These XANES findings are consistent with the XPS results. The Fe 2p XPS spectrum (Fig. 3e) of Fe/Ni-NC shows peaks at 709.5 eV and 722.9 eV, attributed to Fe²⁺ 2p_3/2 and 2p_1/2, respectively, along with minor features at 712.2 eV and 726.1 eV corresponding to Fe³⁺ species.⁴⁰ The Ni 2p spectrum (Fig. 3f) exhibits peaks at 856.3 eV and 873.9 eV, corresponding to Ni²⁺ 2p_3/2 and 2p_1/2, further supporting the presence of Ni²⁺ species in Fe/Ni-NC.⁴¹

To elucidate the local coordination environment of the metal atoms, EXAFS analysis was performed. The k-space oscillations and Fourier-transformed (R-space) EXAFS spectra for the Fe and Ni K-edges (Fig. 3g and h) were compared with those of metallic and oxide references. As summarized in Table S2, no significant peaks corresponding to Fe–Fe or Ni–Ni metallic bond distances are observed in the Fe/Ni-NC spectra, indicating the absence of metal nanoparticles in Fe/Ni-NC.

In the Fe EXAFS spectrum, signals corresponding to Fe–O and Fe–Fe interactions, typically observed in iron oxides (e.g., at 2.13 and 1.99 Å for FeO and Fe₂O₃), are absent in Fe/Ni-NC. Instead, a distinct peak is observed at 2.03 Å, which can be fitted to a Fe–N scattering path, indicative of Fe–N coordination.⁴² A similar trend is found in the Ni EXAFS spectrum, where NiO shows the features arising from Ni–O and Ni–Ni distances, and the Fe/Ni-NC sample shows a single peak corresponding to a Ni–N path.⁴³ As mentioned earlier, the presence of M–N coordination is further supported by the N 1s XPS spectrum of Fe/Ni-NC, which exhibits a corresponding peak at 399.4 eV. EXAFS fitting results indicate that the coordination numbers for Fe–N and Ni–N are 3.62 and 3.80, respectively (Table S2), indicating different coordination environments from those of bulk oxides or metallic phases. Collectively, the XPS and XANES results indicate that the Fe and Ni species are in positively charged states, while EXAFS analysis shows that these metal centers are coordinated to N atoms in isolated M–N_x configurations. These features combined with STEM data provide strong evidence that Fe and Ni are atomically dispersed within the N-doped carbon matrix, rather than existing as aggregated nanoparticles or metal oxide clusters.¹⁸

2.3 Rechargeable Zn–air battery performance

To evaluate the rechargeable ZAB performance of the synthesized Fe/Ni-NC catalyst, battery cells were assembled in a custom configuration (Fig. S12). The cell consisted of a Zn plate anode, an air cathode based on a gas diffusion layer coated with Fe/Ni-NC, and an aqueous electrolyte containing 6.0 M KOH and 0.2 M Zn(CH₃COO)₂. For comparison, a reference cell employing a commercial Pt/C and RuO₂ mixture (1 : 1, w/w) was prepared under identical conditions. The Fe/Ni-NC-based ZABs exhibit an open-circuit voltage (OCV) of 1.55 V, surpassing the Pt/C + RuO₂ cell (1.47 V) (Fig. 4a). This higher OCV is indicative of electrochemically effective surfaces and morphology of Fe/Ni-NC relative to Pt/C + RuO₂ in three-phase interfaces. The discharge polarization and power density profiles (Fig. 4b) reveal that the Fe/Ni-NC-based ZABs produce a significantly higher current density of 239.7 mA cm⁻² at 0.5 V, compared to the Pt/C + RuO₂ system (205.7 mA cm⁻²). Furthermore, it achieves a peak power density of 130.9 mW cm⁻², outperforming the noble-metal-based counterpart (107.3 mW cm⁻²), which shows the outstanding bifunctional catalytic activity of Fe/Ni-NC.

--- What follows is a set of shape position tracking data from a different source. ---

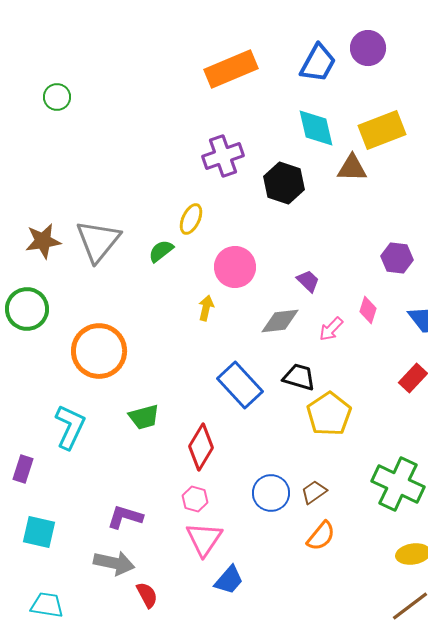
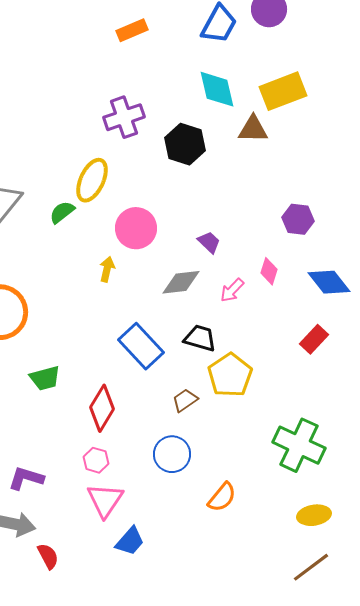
orange rectangle: (231, 69) -> (132, 30), size x0.6
yellow ellipse: (191, 219) -> (92, 180), size x1.4
brown trapezoid: (314, 492) -> (185, 400), moved

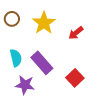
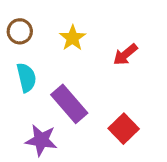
yellow star: (44, 23) -> (73, 38), size x0.7
cyan semicircle: (16, 58) -> (26, 78), moved

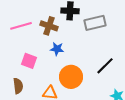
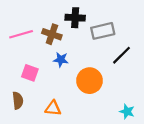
black line: (105, 66) -> (122, 55), moved
orange circle: (71, 77) -> (90, 81), moved

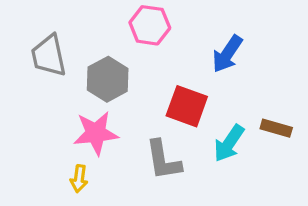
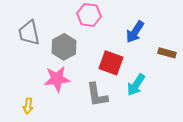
brown rectangle: (276, 128) -> (167, 53), moved
yellow arrow: (79, 179) -> (28, 106), moved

Fig. 4 Zinc–air battery performance of Fe/Ni-NC (red) and Pt/C + RuO₂ (black) electrodes. (a) Open circuit voltage curves; (b) discharge polarization and power density curves; (c) galvanostatic full-discharge curves at a constant current density of 10 mA cm⁻²; (d) galvanostatic discharge curves under different current densities; (e) long-term cycling performance at current density of 10 mA cm⁻².

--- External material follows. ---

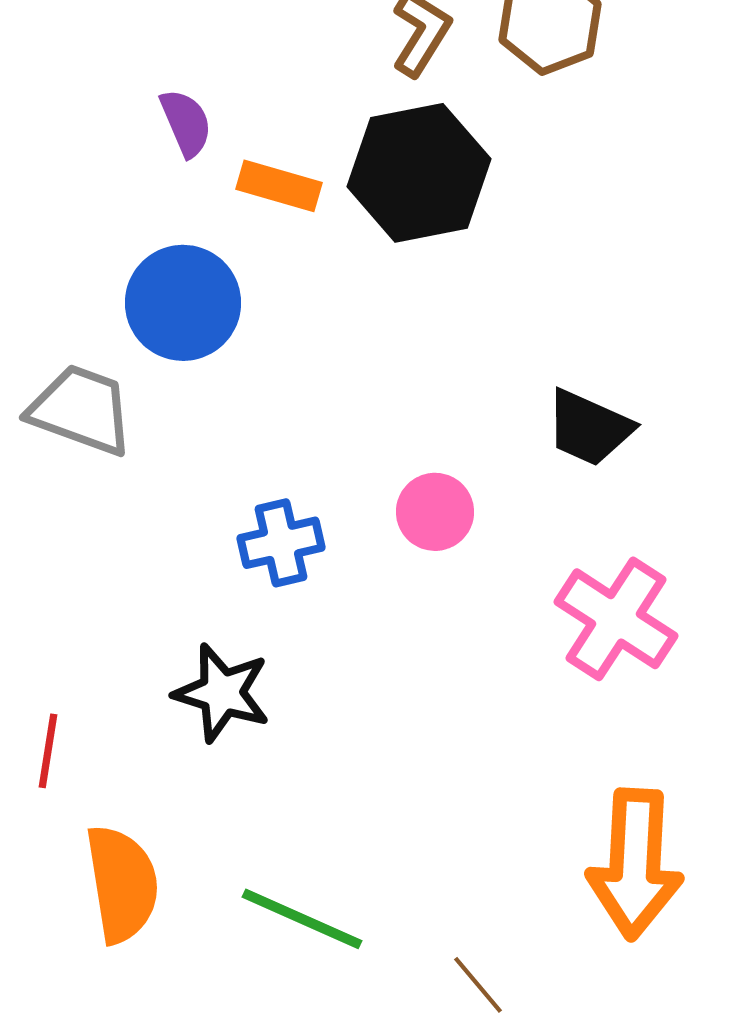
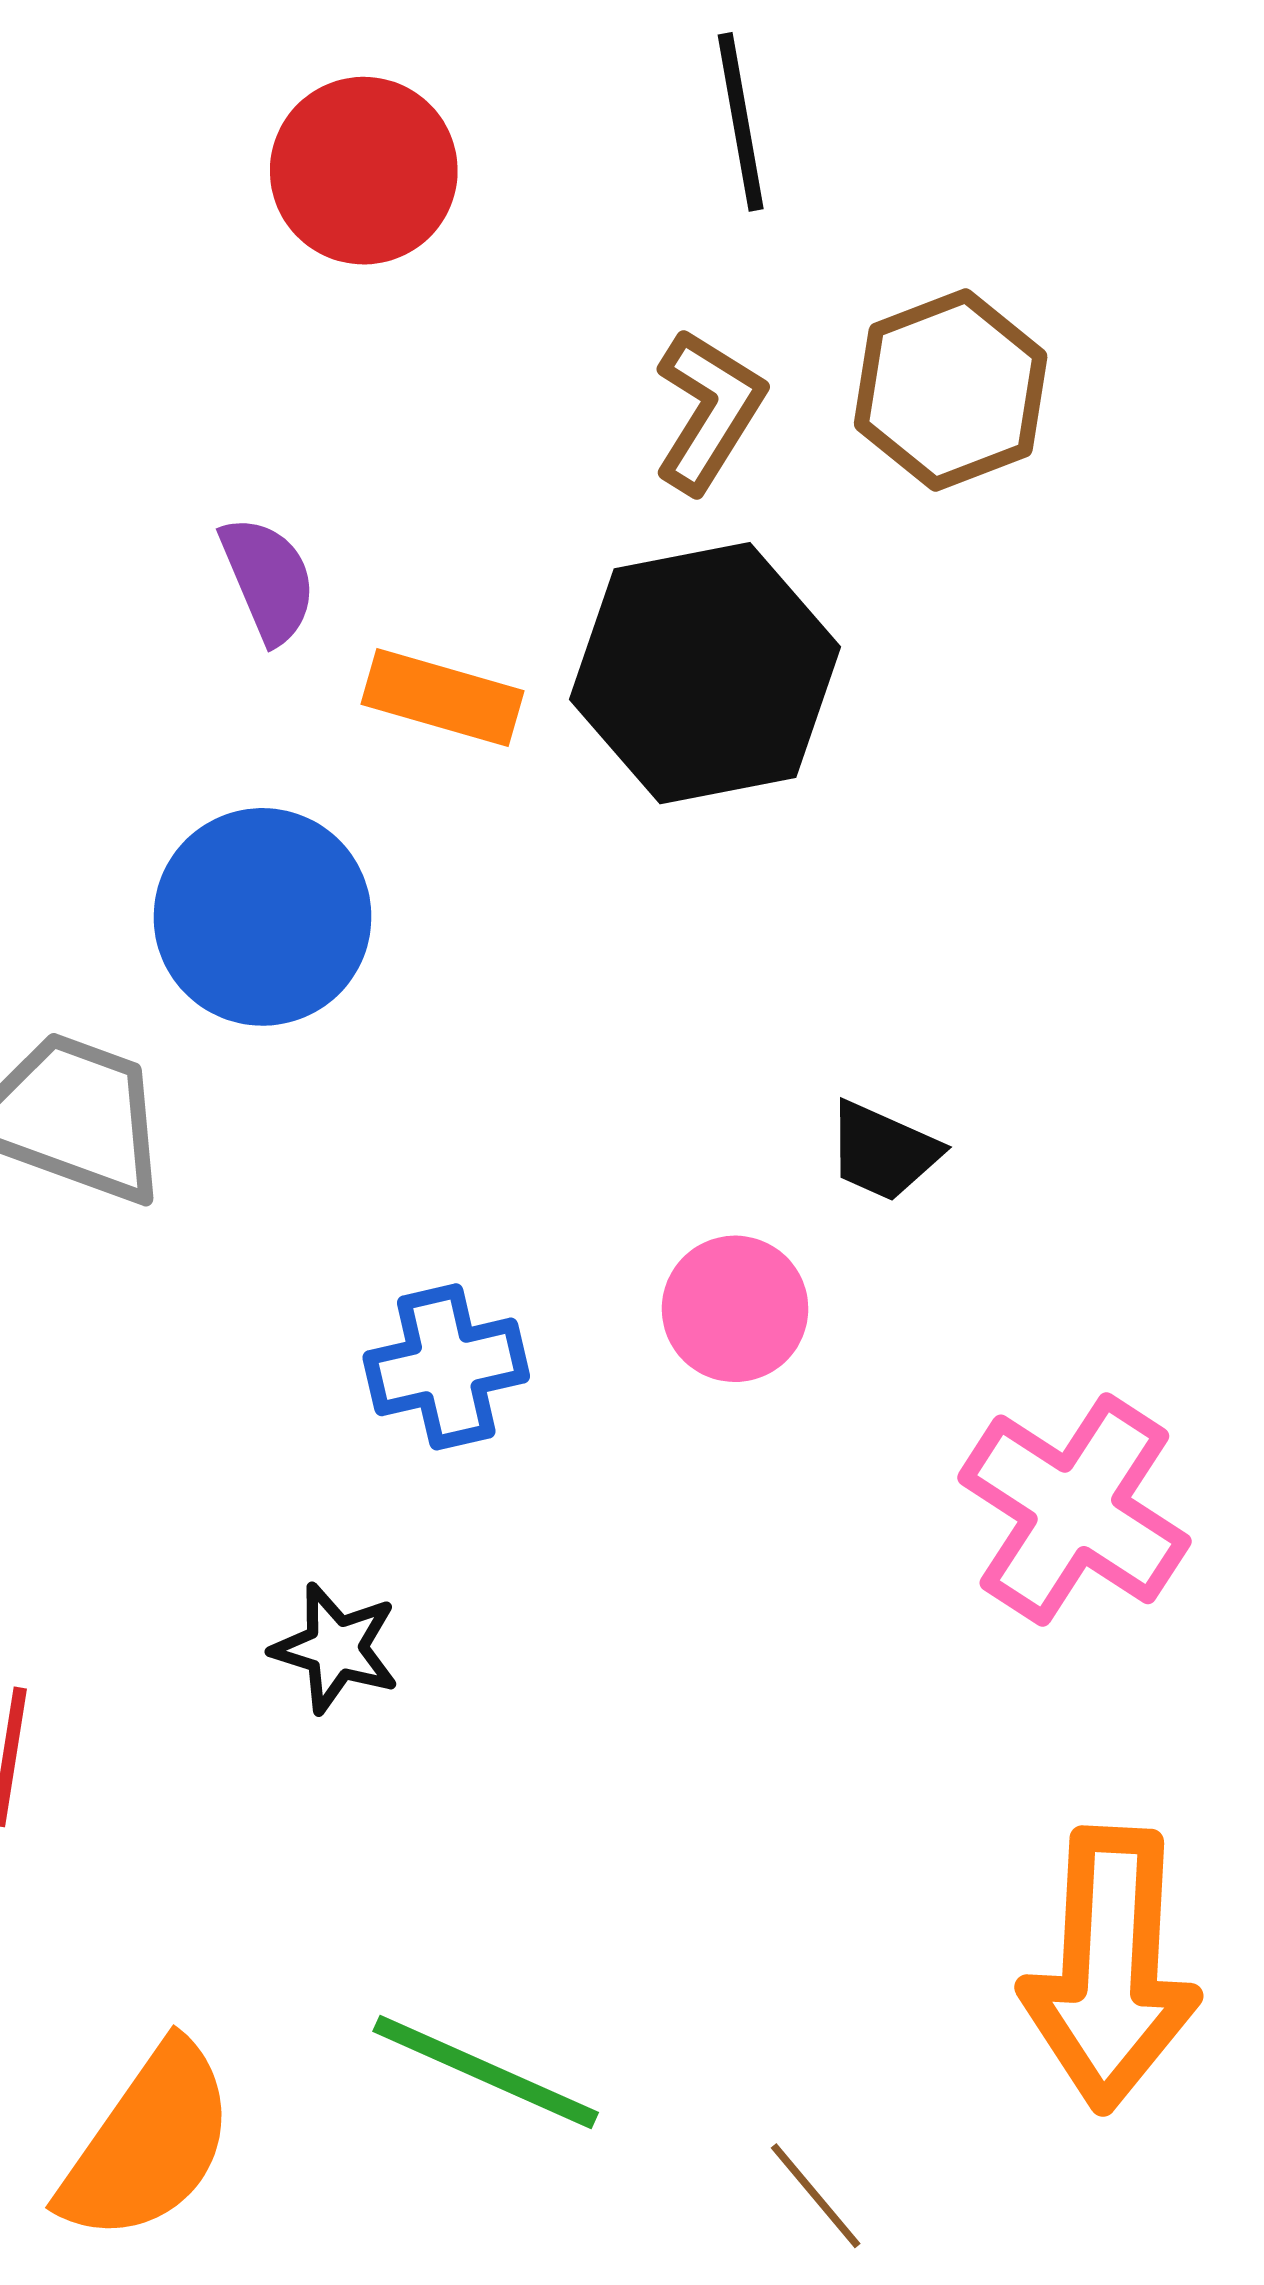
black trapezoid: (589, 428) -> (883, 1151), moved, size x0.7
black star: (222, 693) -> (336, 1648), size x0.7
orange semicircle: (122, 884) -> (148, 2143), moved, turned 44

In the full-discharge test conducted at a constant current density of 10 mA cm⁻² (Fig. 4c), the Fe/Ni-NC-based ZABs reach a specific capacity of 775.0 mAh g_Zn⁻¹, which not only is significantly higher than the Pt/C + RuO₂ cell (668.4 mA h g_Zn⁻¹), but also approaches the theoretical capacity limit (823 mAh g_Zn⁻¹).⁴⁴ This feature reflects superior zinc utilization efficiency. Dynamic discharge measurements under varying current densities (1, 5, 10, and 20 mA cm⁻², Fig. 4d) further validate the operational stability and reversibility of the Fe/Ni-NC catalyst. Upon returning to a low current density (1 mA cm⁻²), the discharge voltage is effectively restored to 1.36 V, compared to 1.34 V for the Pt/C + RuO₂-based cell.

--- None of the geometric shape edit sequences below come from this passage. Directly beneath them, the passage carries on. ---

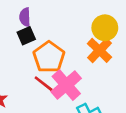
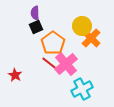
yellow circle: (105, 28) -> (82, 26), moved

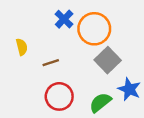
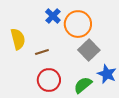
yellow semicircle: (22, 47) -> (18, 39), size x1.5

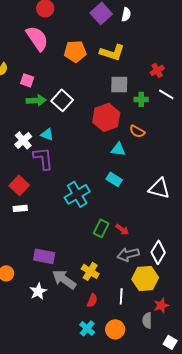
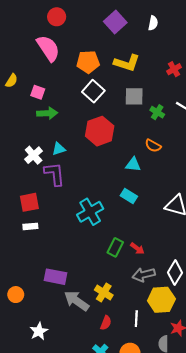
white semicircle: (126, 14) -> (153, 23), moved
red cross: (157, 70) -> (174, 69), moved
green cross: (141, 99) -> (157, 112), turned 32
white square: (62, 100) -> (93, 91), moved
red hexagon: (106, 117) -> (100, 131), moved
cyan triangle: (47, 134) -> (59, 149), turned -40
red square: (19, 185) -> (29, 202), turned 36
white star: (38, 291) -> (39, 331), moved

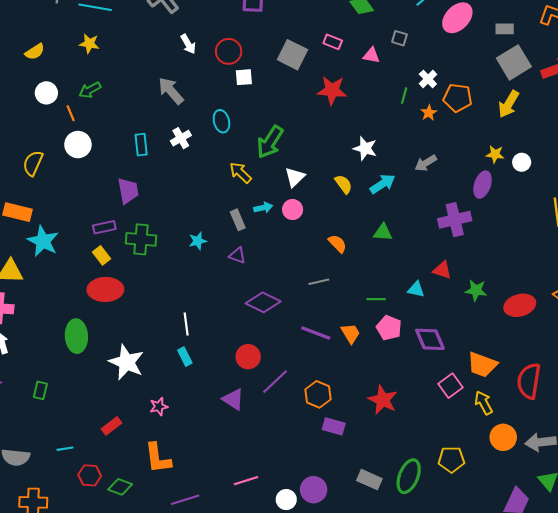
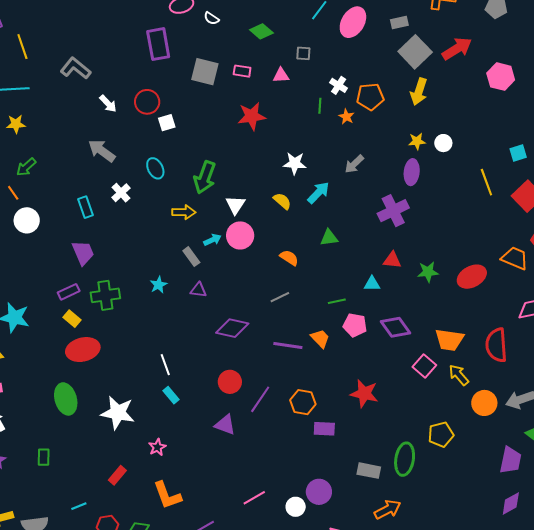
gray square: (292, 55) -> (205, 72), moved
yellow arrow: (240, 173) -> (184, 212), turned 150
pink circle: (293, 210) -> (240, 235), size x1.4

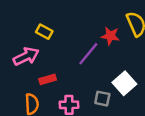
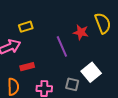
yellow rectangle: (44, 32) -> (26, 27), turned -48
purple line: (88, 54) -> (62, 46), turned -65

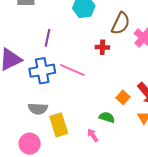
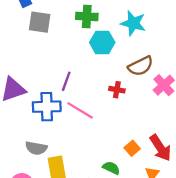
brown semicircle: (121, 23) -> (141, 66), turned 30
purple line: (48, 38) -> (66, 81), moved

Long-term cycling stability is important for the practical operation of rechargeable ZABs. As shown in Fig. 4e, the cell was subjected to repeated discharge–charge cycling at a current density of 10 mA cm⁻², with each cycle consisting of alternating 5 min discharge and charge periods. Under these conditions, the Fe/Ni-NC-based ZAB maintained a stable operating voltage for more than 120 h, corresponding to 720 continuous cycles. In contrast, the ZAB cell, assembled with Pt/C and RuO₂, stopped at 16 h (96 cycles). Additionally, STEM and EDS mapping images of the Fe/Ni-NC-after-cycle sample (Fig. S13) show almost no change in the carbon-network and the maintenance of atomically dispersed Fe-/Ni-containing species. These data reveal the excellent stability of Fe/Ni-NC materials under rigorous alkaline operation conditions of ZABs. Furthermore, comparison with previously reported rechargeable ZAB catalysts (Table S4) shows that the Fe/Ni-NC-based ZAB exhibits a competitive open-circuit potential and excellent long-term cycling stability.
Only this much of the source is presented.